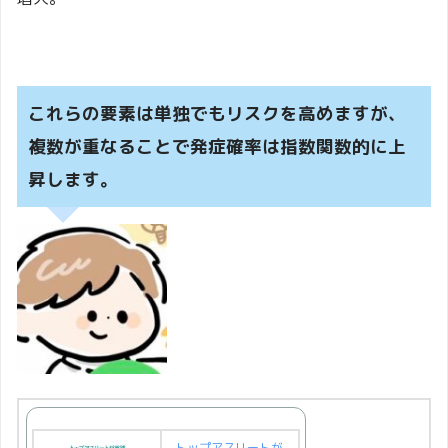
これらの要素は単独でもリスクを高めますが、
複数が重なることで発症確率は指数関数的に上
昇します。
トップアスリートが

*Work instruction:* From the listing, extract all text exactly as given and drop any picture.

*Output of the exercise:*
これらの要素は単独でもリスクを高めますが、
複数が重なることで発症確率は指数関数的に上
昇します。
トップアスリートが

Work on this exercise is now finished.